From 2018 to 2020, she was a Visiting Researcher at the Perimeter Institute for Theoretical Physics in Canada. In 2020 she joined the Institute for Astrophysics and Space Sciences (IA) at the University of Lisbon as research faculty. In August 2025, Cortês was appointed to the advisory board of the Lifeboat Foundation.

== Research ==
=== Cosmology and astrophysics ===

Cortês works with both observational and theoretical cosmology. Her research includes inflationary theory, cosmic microwave background (CMB) anomalies, dark energy, and model-independent inference in cosmology. She has contributed to surveys including SDSS-III/BOSS and DESI, producing simulations for survey optimization and broadband power-spectrum forecasts.

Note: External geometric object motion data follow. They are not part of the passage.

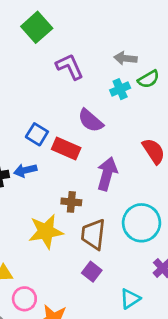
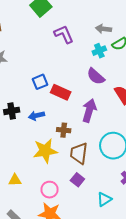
purple semicircle: (91, 121) -> (96, 76), moved
blue square: (37, 134) -> (40, 82), turned 35
blue arrow: (25, 170) -> (36, 116), moved
pink circle: (24, 299) -> (50, 190), moved

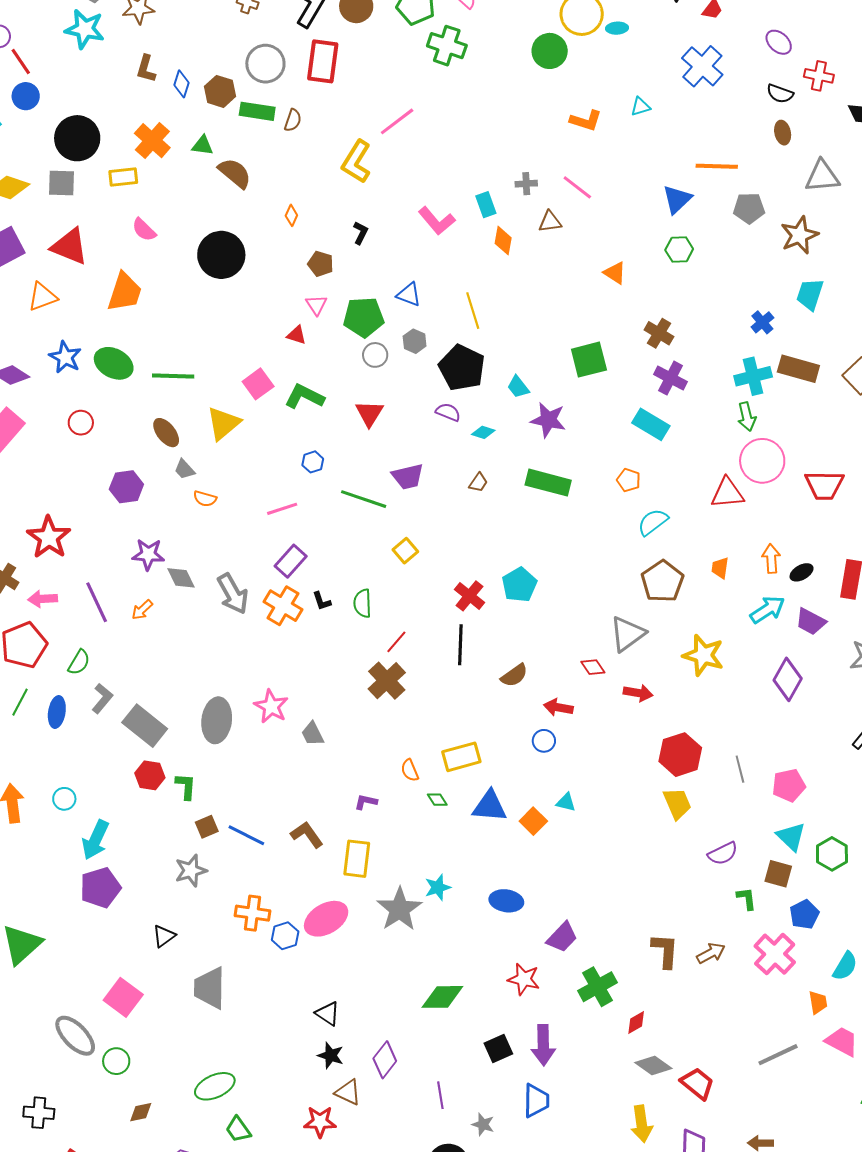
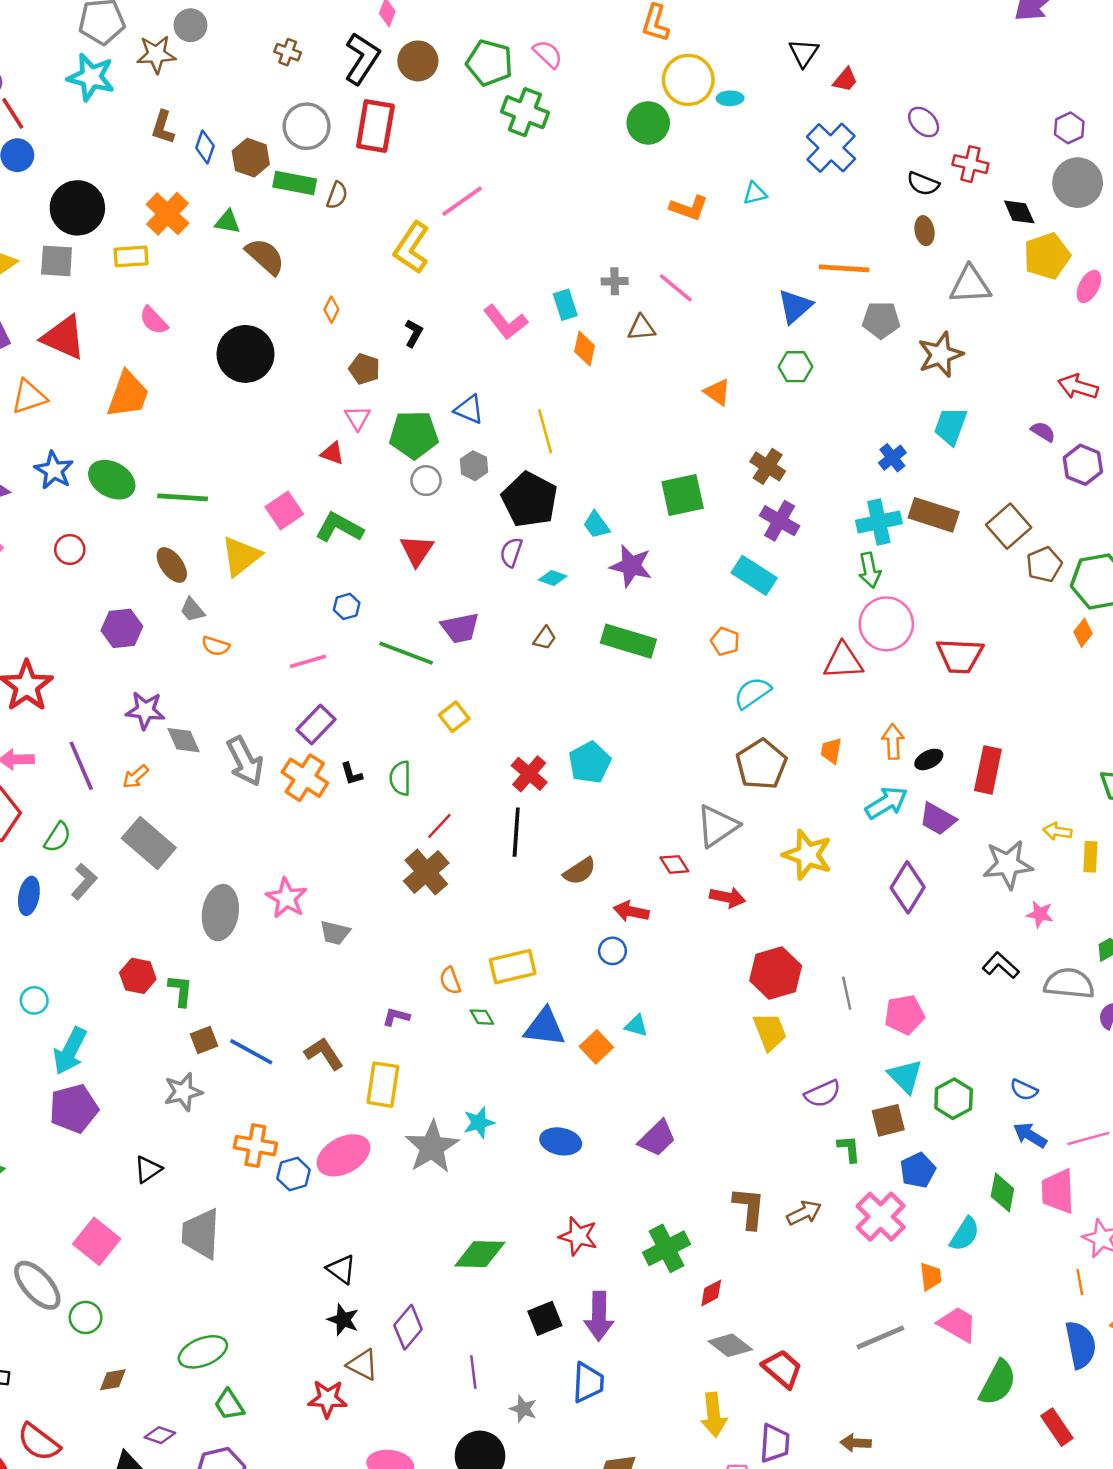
purple semicircle: (448, 412) -> (511, 552), turned -95
gray rectangle: (145, 726) -> (149, 843), moved
gray trapezoid: (313, 734) -> (335, 933), turned -52
brown square: (778, 874) -> (888, 1120), turned -32
purple trapezoid: (562, 937) -> (657, 1138), moved

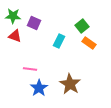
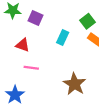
red triangle: (15, 36) -> (23, 45), moved
blue star: (39, 88) -> (15, 95), moved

Her 2013 paper on CMB anomalies in open universes was selected as a “Viewpoint” highlight by Physical Review Letters. In 2015 she received the inaugural Buchalter Cosmology Prize for her work on the foundations of the arrow of time.

=== Quantum gravity ===
Cortês has contributed to the development of the Energetic Causal Sets framework, a proposal for understanding the emergence of spacetime and the flow of time.

=== Biocosmology ===
Marina Cortês is the founder of the field of biocosmology, which seeks to provide a quantitative framework connecting cosmology and biological systems. The first three scientific articles in the field, written in collaboration with Stuart A. Kauffman, Andrew R. Liddle, and Lee Smolin, were released in 2022.

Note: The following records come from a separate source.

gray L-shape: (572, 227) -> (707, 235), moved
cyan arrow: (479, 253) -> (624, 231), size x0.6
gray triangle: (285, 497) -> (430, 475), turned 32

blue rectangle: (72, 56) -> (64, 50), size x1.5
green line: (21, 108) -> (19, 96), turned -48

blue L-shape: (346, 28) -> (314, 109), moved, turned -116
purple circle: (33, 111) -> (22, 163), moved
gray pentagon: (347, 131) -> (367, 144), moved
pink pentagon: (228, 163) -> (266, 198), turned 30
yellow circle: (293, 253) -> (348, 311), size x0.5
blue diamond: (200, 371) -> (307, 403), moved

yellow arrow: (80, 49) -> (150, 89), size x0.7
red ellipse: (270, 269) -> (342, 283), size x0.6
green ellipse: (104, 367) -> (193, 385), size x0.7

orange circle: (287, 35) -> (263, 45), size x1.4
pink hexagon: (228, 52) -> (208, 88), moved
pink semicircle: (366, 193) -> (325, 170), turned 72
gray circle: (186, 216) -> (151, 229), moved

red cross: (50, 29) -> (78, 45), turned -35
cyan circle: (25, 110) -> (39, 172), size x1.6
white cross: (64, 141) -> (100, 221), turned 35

=== Work in AI standards and risk assessment ===
Since 2023, Cortês has served as Chair of the IEEE Standards Association P3395 Working Group, which is developing the Standard for the Implementation of Safeguards, Controls, and Preventive Techniques for Artificial Intelligence (AI) Models. The working group focuses on safety, risk mitigation, and preventive techniques for advanced AI systems.

Cortês was also invited to contribute to the “Imagining the Digital Future” survey conducted by the Pew Research Center and Elon University’s Imagining the Digital Future Center, which gathered perspectives from global technology experts on how humans are changing in the age of artificial intelligence. Cortês’ contribution was highlighted in Part II of the report, which examines the social, economic, and political forces shaping AI systems.

== Selected publications ==
- Cosmic microwave background anomalies in an open universe (2013)
- The Universe as a process of unique events (2014)
- Interpreting DESI’s evidence for evolving dark energy (2024)
- Higher dimensional energetic causal sets (2023)
- Contributions to DESI and CosmoVerse collaboration papers (2024–2025)

== Mountaineering ==

Cortês summited Cho Oyu (8,201 m) in September 2014 as part of the SummitClimb autumn expedition. In 2017, she joined an unsuccessful Lhotse expedition, during which she met Sherpa guide Nima Tshering Sherpa. In 2022, she took part in a Mount Everest expedition with Imagine Nepal, aiming to climb without supplemental oxygen.